**TASK:**
In the listing below, locate the line that contains "espacio público" and the line that contains "Produkt Anzahl: Gib". Restate word for word those two lines and every line between them, and nothing else.

== Segment start ==

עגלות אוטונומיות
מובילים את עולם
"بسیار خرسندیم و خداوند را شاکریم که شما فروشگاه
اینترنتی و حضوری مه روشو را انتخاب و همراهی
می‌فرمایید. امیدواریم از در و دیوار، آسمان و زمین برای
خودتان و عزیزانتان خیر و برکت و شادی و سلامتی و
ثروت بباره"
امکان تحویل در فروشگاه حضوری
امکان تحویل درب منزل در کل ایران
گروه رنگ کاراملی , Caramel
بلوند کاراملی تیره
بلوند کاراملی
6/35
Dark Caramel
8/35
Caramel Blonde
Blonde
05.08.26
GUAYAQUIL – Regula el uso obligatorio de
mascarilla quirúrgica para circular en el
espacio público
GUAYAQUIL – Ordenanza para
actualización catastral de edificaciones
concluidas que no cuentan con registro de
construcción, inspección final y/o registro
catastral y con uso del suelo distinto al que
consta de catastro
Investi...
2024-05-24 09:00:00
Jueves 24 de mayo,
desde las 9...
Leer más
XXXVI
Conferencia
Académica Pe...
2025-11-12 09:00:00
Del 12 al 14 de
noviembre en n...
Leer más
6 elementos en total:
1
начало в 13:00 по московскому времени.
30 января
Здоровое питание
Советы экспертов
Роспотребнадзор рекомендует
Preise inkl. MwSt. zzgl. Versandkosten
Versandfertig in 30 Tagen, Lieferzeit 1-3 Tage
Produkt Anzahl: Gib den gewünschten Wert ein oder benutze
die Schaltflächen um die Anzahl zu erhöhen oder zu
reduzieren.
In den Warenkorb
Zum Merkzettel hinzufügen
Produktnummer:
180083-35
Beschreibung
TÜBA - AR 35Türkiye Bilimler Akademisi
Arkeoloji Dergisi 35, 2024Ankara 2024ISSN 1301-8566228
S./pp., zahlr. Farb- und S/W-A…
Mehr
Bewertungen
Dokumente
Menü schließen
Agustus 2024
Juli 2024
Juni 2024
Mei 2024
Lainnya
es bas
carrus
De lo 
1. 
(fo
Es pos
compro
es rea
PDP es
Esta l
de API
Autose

== Segment end ==

**ANSWER TO THE PROBLEM:**
espacio público
GUAYAQUIL – Ordenanza para
actualización catastral de edificaciones
concluidas que no cuentan con registro de
construcción, inspección final y/o registro
catastral y con uso del suelo distinto al que
consta de catastro
Investi...
2024-05-24 09:00:00
Jueves 24 de mayo,
desde las 9...
Leer más
XXXVI
Conferencia
Académica Pe...
2025-11-12 09:00:00
Del 12 al 14 de
noviembre en n...
Leer más
6 elementos en total:
1
начало в 13:00 по московскому времени.
30 января
Здоровое питание
Советы экспертов
Роспотребнадзор рекомендует
Preise inkl. MwSt. zzgl. Versandkosten
Versandfertig in 30 Tagen, Lieferzeit 1-3 Tage
Produkt Anzahl: Gib den gewünschten Wert ein oder benutze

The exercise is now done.